TASK REQUIREMENTS >> Because the lines must stay identical, write out the data without changing anything.

--- DATASET ENTRIES Enclosed Below ---

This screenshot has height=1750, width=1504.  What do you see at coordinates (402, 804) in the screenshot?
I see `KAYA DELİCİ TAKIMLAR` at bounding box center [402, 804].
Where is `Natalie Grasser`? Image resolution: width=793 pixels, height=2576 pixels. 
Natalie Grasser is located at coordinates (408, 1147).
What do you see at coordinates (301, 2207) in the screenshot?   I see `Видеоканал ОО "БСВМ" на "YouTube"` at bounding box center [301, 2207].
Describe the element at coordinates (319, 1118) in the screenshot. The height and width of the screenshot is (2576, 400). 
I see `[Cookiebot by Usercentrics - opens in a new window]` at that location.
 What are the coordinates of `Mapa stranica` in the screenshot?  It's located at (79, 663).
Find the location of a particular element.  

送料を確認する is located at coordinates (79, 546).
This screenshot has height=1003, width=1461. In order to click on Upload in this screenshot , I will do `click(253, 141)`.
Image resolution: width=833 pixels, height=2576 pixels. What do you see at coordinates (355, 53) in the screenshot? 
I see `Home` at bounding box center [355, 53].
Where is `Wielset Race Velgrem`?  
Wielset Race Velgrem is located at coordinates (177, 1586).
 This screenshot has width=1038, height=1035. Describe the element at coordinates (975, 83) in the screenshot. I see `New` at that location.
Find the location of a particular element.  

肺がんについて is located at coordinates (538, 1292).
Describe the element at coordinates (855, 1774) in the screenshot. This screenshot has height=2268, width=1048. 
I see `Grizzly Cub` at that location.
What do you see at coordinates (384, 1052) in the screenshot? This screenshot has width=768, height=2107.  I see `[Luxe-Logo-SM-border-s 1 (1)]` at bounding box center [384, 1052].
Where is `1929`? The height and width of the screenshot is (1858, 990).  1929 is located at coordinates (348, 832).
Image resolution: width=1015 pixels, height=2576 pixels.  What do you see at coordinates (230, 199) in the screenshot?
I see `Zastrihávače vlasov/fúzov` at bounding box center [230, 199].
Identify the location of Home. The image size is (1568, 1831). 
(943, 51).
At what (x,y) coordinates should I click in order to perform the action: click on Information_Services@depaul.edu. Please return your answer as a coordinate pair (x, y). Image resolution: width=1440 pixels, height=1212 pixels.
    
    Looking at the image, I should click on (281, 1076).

--- End of Enclosed DATASET ENTRIES ---

EXERCISE RESULT >>
This screenshot has height=1750, width=1504.  What do you see at coordinates (402, 804) in the screenshot?
I see `KAYA DELİCİ TAKIMLAR` at bounding box center [402, 804].
Where is `Natalie Grasser`? Image resolution: width=793 pixels, height=2576 pixels. 
Natalie Grasser is located at coordinates (408, 1147).
What do you see at coordinates (301, 2207) in the screenshot?   I see `Видеоканал ОО "БСВМ" на "YouTube"` at bounding box center [301, 2207].
Describe the element at coordinates (319, 1118) in the screenshot. The height and width of the screenshot is (2576, 400). 
I see `[Cookiebot by Usercentrics - opens in a new window]` at that location.
 What are the coordinates of `Mapa stranica` in the screenshot?  It's located at (79, 663).
Find the location of a particular element.  

送料を確認する is located at coordinates (79, 546).
This screenshot has height=1003, width=1461. In order to click on Upload in this screenshot , I will do `click(253, 141)`.
Image resolution: width=833 pixels, height=2576 pixels. What do you see at coordinates (355, 53) in the screenshot? 
I see `Home` at bounding box center [355, 53].
Where is `Wielset Race Velgrem`?  
Wielset Race Velgrem is located at coordinates (177, 1586).
 This screenshot has width=1038, height=1035. Describe the element at coordinates (975, 83) in the screenshot. I see `New` at that location.
Find the location of a particular element.  

肺がんについて is located at coordinates (538, 1292).
Describe the element at coordinates (855, 1774) in the screenshot. This screenshot has height=2268, width=1048. 
I see `Grizzly Cub` at that location.
What do you see at coordinates (384, 1052) in the screenshot? This screenshot has width=768, height=2107.  I see `[Luxe-Logo-SM-border-s 1 (1)]` at bounding box center [384, 1052].
Where is `1929`? The height and width of the screenshot is (1858, 990).  1929 is located at coordinates (348, 832).
Image resolution: width=1015 pixels, height=2576 pixels.  What do you see at coordinates (230, 199) in the screenshot?
I see `Zastrihávače vlasov/fúzov` at bounding box center [230, 199].
Identify the location of Home. The image size is (1568, 1831). 
(943, 51).
At what (x,y) coordinates should I click in order to perform the action: click on Information_Services@depaul.edu. Please return your answer as a coordinate pair (x, y). Image resolution: width=1440 pixels, height=1212 pixels.
    
    Looking at the image, I should click on (281, 1076).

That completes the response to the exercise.